The Legend of Ruggiano?
By R.J. Anderson //
It wasn’t too long ago when Sam Fuld was the darling of the baseball community. Fuld, a small speedy outfielder with an interesting back story, took the league by storm with a combination of base hits and defensive wizardry. Since then, a massive slump has left Fuld on the bench and another longtime minor league outfielder in the spotlight.
The Rays acquired Justin Ruggiano in a 2006 trade with the Los Angeles Dodgers. The Texas A&M product looked to be a throw-in with the chance to turn into a bench player down the road, but attitude and performance issues led to him being removed from the 40-man roster in the spring. Out of options, but clearly not optimism, Ruggiano put in his work at Triple-A, hitting .301/.382/.514 with six home runs in 167 plate appearances. Ruggiano is encroaching on 50 plate appearances and has an OPS over 1000 and three home runs to show for it so far, leading some to wonder whether they should try to ride the wave, much like they did with Fuld.
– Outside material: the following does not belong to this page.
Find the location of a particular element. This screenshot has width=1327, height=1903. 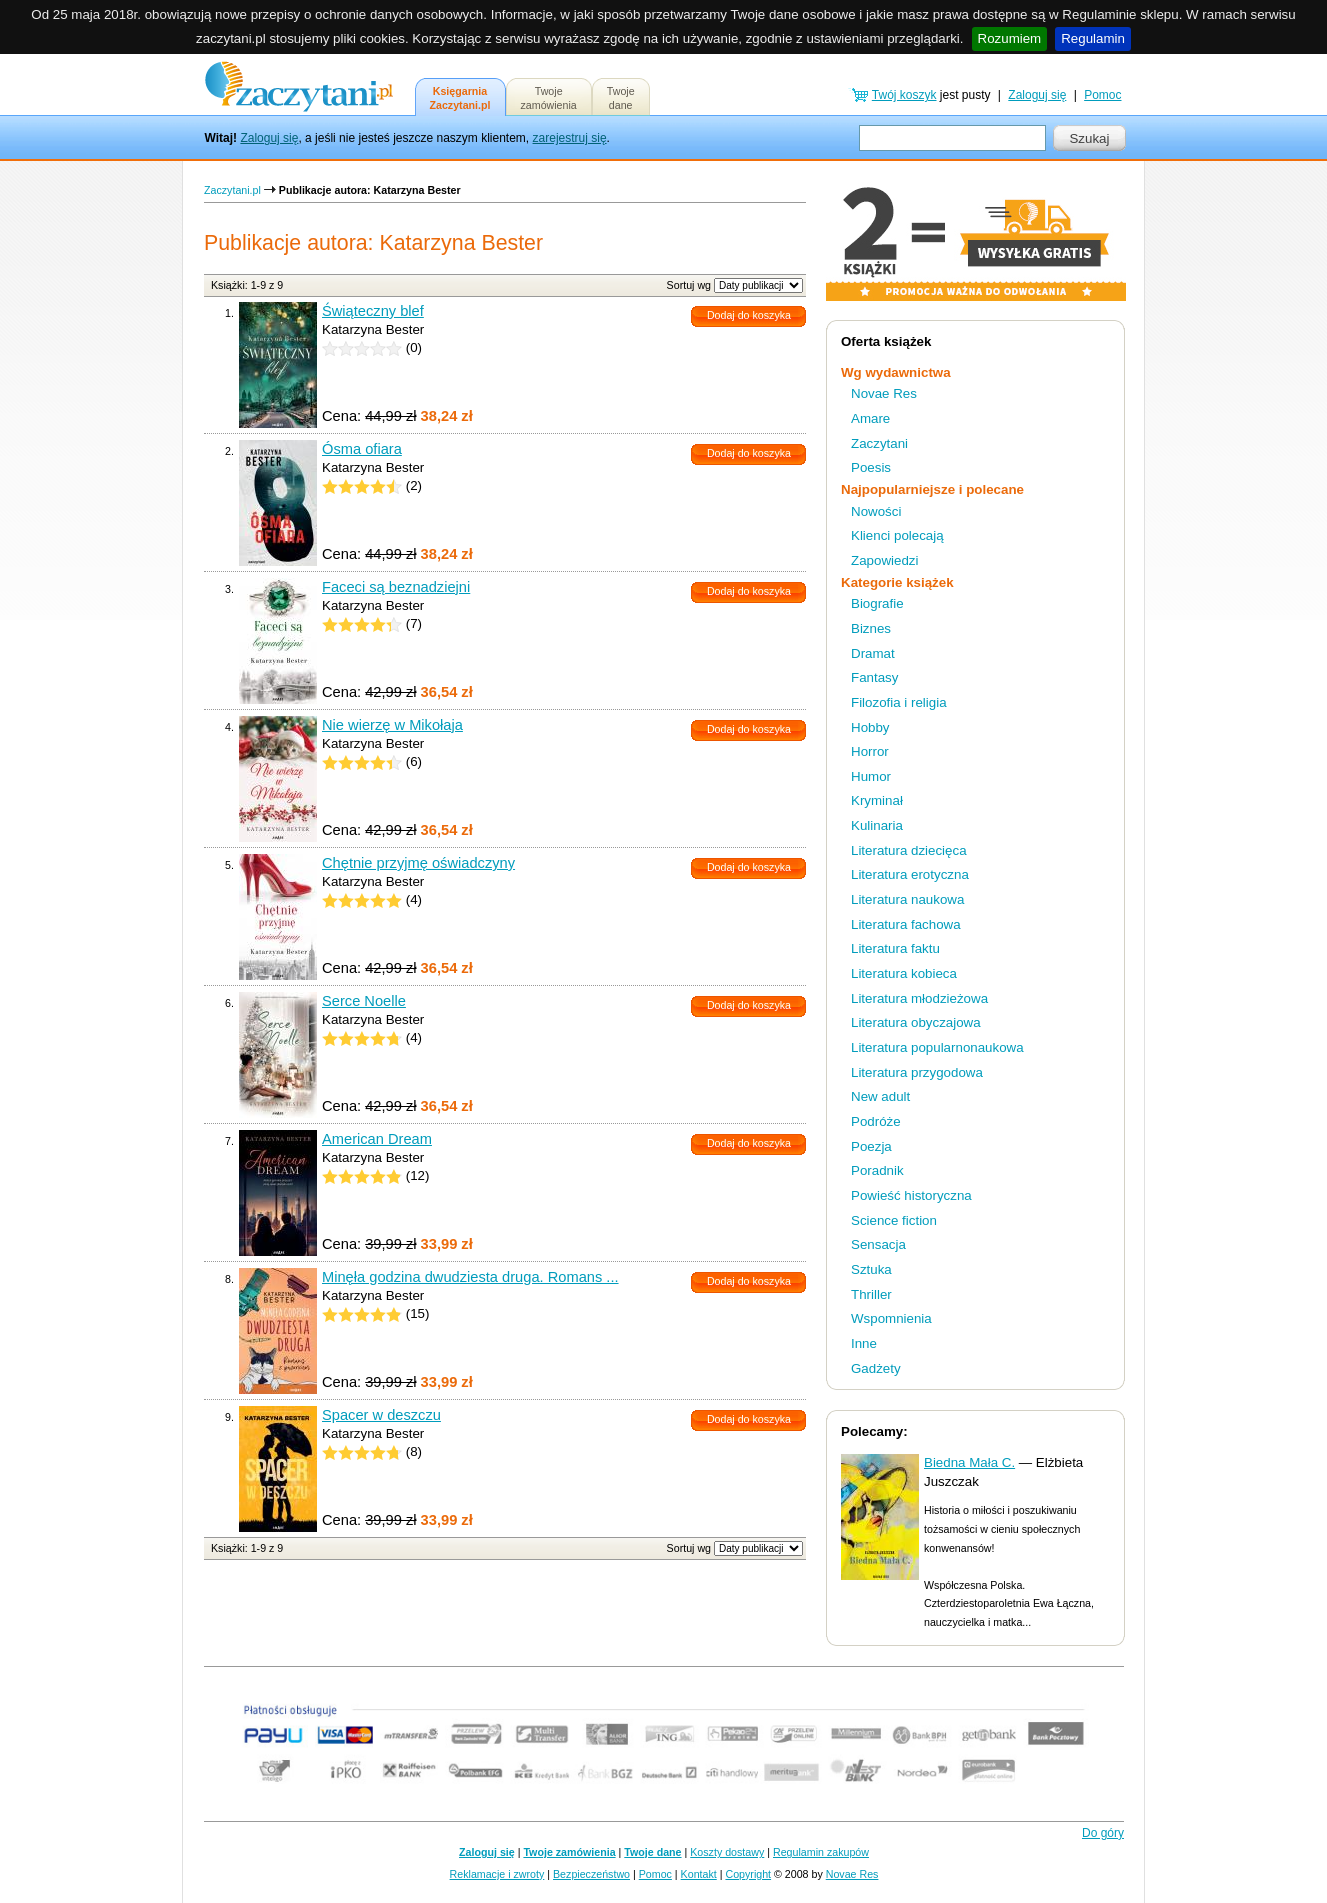 Copyright is located at coordinates (748, 1874).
It’s a risky proposition, more so in Ruggiano’s case than Fuld, because of the timing. With the Super Two date quickly passing, Brandon Guyer—who was already recalled once this season—could be in line for a promotion. Not only that, but arguably the Rays top prospect, Desmond Jennings—should arrive in St. Petersburg within the next four weeks, and the only logical spot for him to play is left field, unless the Rays trade B.J. Upton by then.
In danger of stating the obvious: Ruggiano is not going to keep this pace up. His career Triple-A line is .289/.362/.472 and he has proved prone to the strikeout. It’s a nice story, and for a short-term fix, he could provide some power, but don’t start sewing the Legend of Ruggiano shirts just yet.